Imagine, given what billions of my fellow humans live without, that I should have so much that others actually ask me to give it away! Imagine being so blessed by skill, reason, good fortune, and the accidents of geography and economics, that I can supply all of my basic needs and many of my wants and still have some left over to give away. Imagine having all that I have – multiple sets of clothing; three (at least!) meals a day; creature comforts too numerous to mention; the freedom to work worship, and play as I wish; a beautiful and abundantly blessed country to call home; and still to have enough to give away freely to others.
Like many of you, I am deeply impressed by the care and attention which those who ask for my money take in doing so – they call me by name, they write me frequently, they almost always thank me for what I can give, and they promise me that they will ask me again!! Many times, I cannot give what I am asked to give, or I cannot give at that particular time to that particular cause. Almost without exception, I am warmly thanked for even considering a gift, for listening, for…..answering the phone!

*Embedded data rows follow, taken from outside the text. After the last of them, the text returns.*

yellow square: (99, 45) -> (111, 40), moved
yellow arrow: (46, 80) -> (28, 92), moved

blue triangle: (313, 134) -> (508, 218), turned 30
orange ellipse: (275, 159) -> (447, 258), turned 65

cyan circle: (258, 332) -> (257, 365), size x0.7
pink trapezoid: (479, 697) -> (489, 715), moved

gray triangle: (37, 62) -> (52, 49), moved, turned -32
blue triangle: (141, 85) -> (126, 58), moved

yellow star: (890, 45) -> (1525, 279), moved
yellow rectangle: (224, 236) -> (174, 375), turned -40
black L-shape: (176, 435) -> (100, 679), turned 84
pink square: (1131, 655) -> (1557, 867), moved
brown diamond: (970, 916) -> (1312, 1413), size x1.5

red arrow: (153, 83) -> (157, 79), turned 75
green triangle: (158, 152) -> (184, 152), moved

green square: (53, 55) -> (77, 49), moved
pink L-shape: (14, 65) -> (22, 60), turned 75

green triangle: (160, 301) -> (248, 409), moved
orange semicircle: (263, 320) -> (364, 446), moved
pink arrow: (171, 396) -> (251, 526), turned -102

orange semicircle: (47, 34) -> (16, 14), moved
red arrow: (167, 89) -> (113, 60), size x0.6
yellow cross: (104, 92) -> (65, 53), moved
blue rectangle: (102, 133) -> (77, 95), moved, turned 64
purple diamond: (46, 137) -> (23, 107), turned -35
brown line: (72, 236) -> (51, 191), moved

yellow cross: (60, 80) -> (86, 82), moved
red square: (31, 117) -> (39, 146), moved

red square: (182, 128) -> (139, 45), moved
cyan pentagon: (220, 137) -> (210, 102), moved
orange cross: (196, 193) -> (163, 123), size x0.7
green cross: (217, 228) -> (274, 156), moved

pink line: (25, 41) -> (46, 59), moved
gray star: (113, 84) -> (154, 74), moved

So, as I contemplate all that is involved with talking about giving to the Church, I am aware of several things: First, that with a national per contributor support level (using the latest sets of figures available) of between 1% and 2% of household income being given by Anglicans to Anglicans, we have a long way to go. Second, that if my church were as committed to the business of asking well (we are getting better!), then we would be in a very difference place. Third, just as I feel deeply privileged just to be asked to give to so many of those other causes, even when I cannot give, so it is an equally (and possibly even deeper) privilege to be asked to give to my church. Fourth, if talking openly and honestly about my money can happen in such significant and grace-filled ways (cause it often is both significant and grace-filled) with people whom I have probably never met and never will meet, why is it so hard for us to talk about money with our fellow church goers?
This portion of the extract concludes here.